**What is expected**
Pictures do not belong in the output. Reproduce exactly the lines from the start of the records through the line with "Teófilo Otoni".

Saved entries
____________

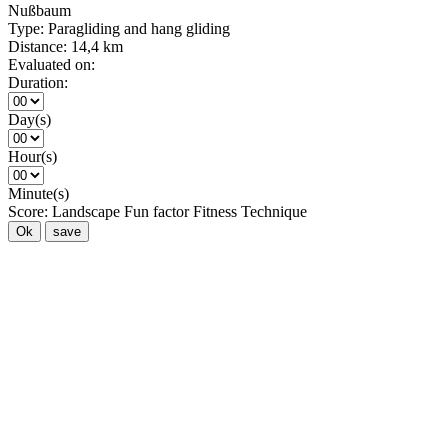
Nußbaum
Type:
Paragliding and hang gliding
Distance:
14,4 km
Evaluated on:
Duration:
Day(s)
Hour(s)
Minute(s)
Score:
Landscape
Fun factor
Fitness
Technique
Ok
save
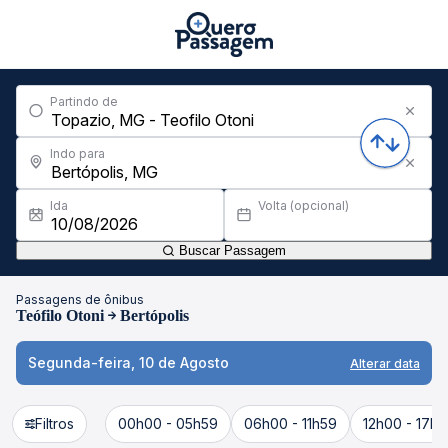
Partindo de
Indo para
Ida
Volta (opcional)
Buscar Passagem
Passagens de ônibus
Teófilo Otoni
Bertópolis
Segunda-feira, 10 de Agosto
Alterar data
Filtros
00h00 - 05h59
06h00 - 11h59
12h00 - 17h5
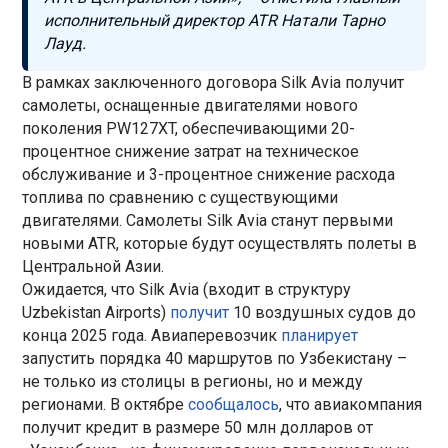
исполнительный директор ATR Натали Тарно
Лауд.
В рамках заключенного договора Silk Avia получит
самолеты, оснащенные двигателями нового
поколения PW127XT, обеспечивающими 20-
процентное снижение затрат на техническое
обслуживание и 3-процентное снижение расхода
топлива по сравнению с существующими
двигателями. Самолеты Silk Avia станут первыми
новыми ATR, которые будут осуществлять полеты в
Центральной Азии.
Ожидается, что Silk Avia (входит в структуру
Uzbekistan Airports)
получит
10 воздушных судов до
конца 2025 года. Авиаперевозчик
планирует
запустить порядка 40 маршрутов по Узбекистану –
не только из столицы в регионы, но и между
регионами. В октябре
сообщалось
, что авиакомпания
получит кредит в размере 50 млн долларов от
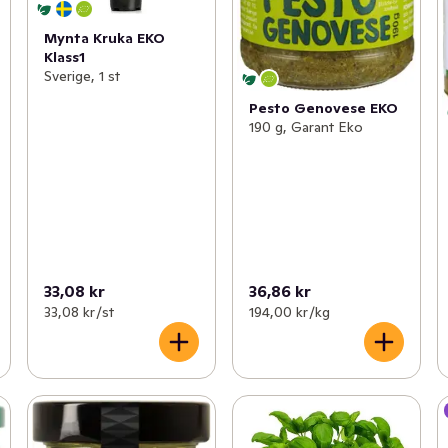
Mynta Kruka EKO
Klass1
Sverige, 1 st
Pesto Genovese EKO
190 g, Garant Eko
33,08 kr
36,86 kr
33,08 kr /st
194,00 kr /kg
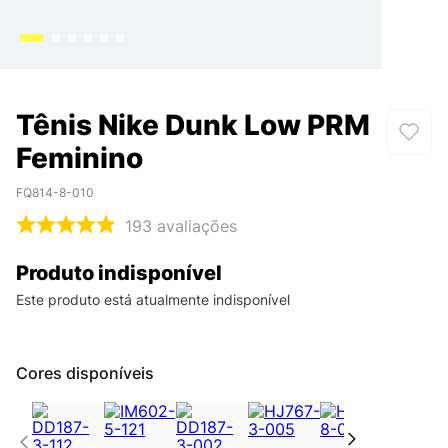
Tênis Nike Dunk Low PRM
Feminino
FQ814-8-010
193
avaliações
Produto indisponível
Este produto está atualmente indisponível
Cores disponíveis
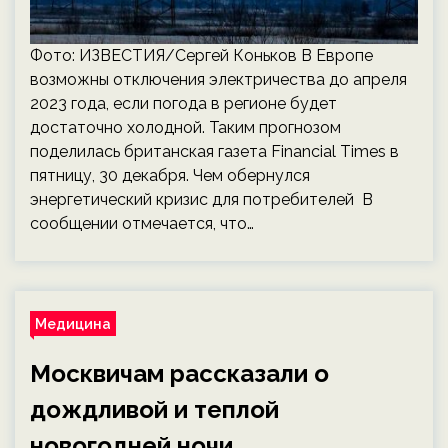
Фото: ИЗВЕСТИЯ/Сергей Коньков В Европе
возможны отключения электричества до апреля
2023 года, если погода в регионе будет
достаточно холодной. Таким прогнозом
поделилась британская газета Financial Times в
пятницу, 30 декабря. Чем обернулся
энергетический кризис для потребителей В
сообщении отмечается, что…
Медицина
Москвичам рассказали о
дождливой и теплой
новогодней ночи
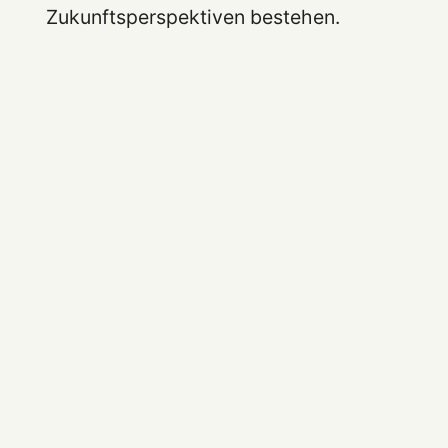
Zukunftsperspektiven bestehen.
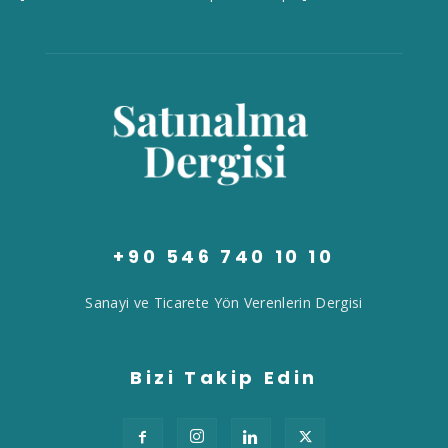
+90 546 740 10 10
Sanayi ve Ticarete Yön Verenlerin Dergisi
Bizi Takip Edin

____________

**Response box**
Nußbaum
Type:
Paragliding and hang gliding
Distance:
14,4 km
Evaluated on:
Duration:
Day(s)
Hour(s)
Minute(s)
Score:
Landscape
Fun factor
Fitness
Technique
Ok
save
Partindo de
Indo para
Ida
Volta (opcional)
Buscar Passagem
Passagens de ônibus
Teófilo Otoni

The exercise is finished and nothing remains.